= INPUT MATERIAL =
=======

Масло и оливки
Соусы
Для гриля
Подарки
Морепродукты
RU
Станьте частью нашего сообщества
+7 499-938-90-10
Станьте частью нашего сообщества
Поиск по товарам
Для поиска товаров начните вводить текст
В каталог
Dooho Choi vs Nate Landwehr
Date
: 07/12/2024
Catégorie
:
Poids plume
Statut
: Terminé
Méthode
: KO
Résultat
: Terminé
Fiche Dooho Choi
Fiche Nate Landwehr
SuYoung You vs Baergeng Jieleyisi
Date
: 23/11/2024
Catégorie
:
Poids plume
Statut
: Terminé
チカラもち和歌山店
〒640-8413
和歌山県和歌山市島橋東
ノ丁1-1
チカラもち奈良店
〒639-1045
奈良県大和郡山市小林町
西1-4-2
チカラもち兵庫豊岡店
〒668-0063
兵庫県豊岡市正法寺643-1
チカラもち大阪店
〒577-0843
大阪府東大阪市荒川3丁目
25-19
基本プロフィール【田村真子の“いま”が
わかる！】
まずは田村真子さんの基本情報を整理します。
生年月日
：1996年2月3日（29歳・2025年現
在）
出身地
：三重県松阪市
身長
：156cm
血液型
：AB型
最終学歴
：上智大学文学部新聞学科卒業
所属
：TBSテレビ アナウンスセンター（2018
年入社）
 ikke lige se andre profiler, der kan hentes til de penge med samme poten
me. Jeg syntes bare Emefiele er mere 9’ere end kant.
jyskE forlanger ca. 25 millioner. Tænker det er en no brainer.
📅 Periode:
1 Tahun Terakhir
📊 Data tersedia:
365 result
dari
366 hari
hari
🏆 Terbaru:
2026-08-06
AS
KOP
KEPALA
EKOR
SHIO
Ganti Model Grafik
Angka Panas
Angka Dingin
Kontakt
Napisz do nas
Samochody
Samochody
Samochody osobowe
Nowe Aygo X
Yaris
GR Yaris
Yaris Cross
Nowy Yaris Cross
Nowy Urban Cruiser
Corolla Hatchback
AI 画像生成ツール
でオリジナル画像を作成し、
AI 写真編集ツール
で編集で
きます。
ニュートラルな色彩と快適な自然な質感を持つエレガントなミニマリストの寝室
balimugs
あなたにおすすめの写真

=======

= DIRECTIONS FOR THIS TASK =
Scan the entries above for lines with "Yaris" in them, then report how many there are as a plain number.

= ANSWER TO THIS PROBLEM =
4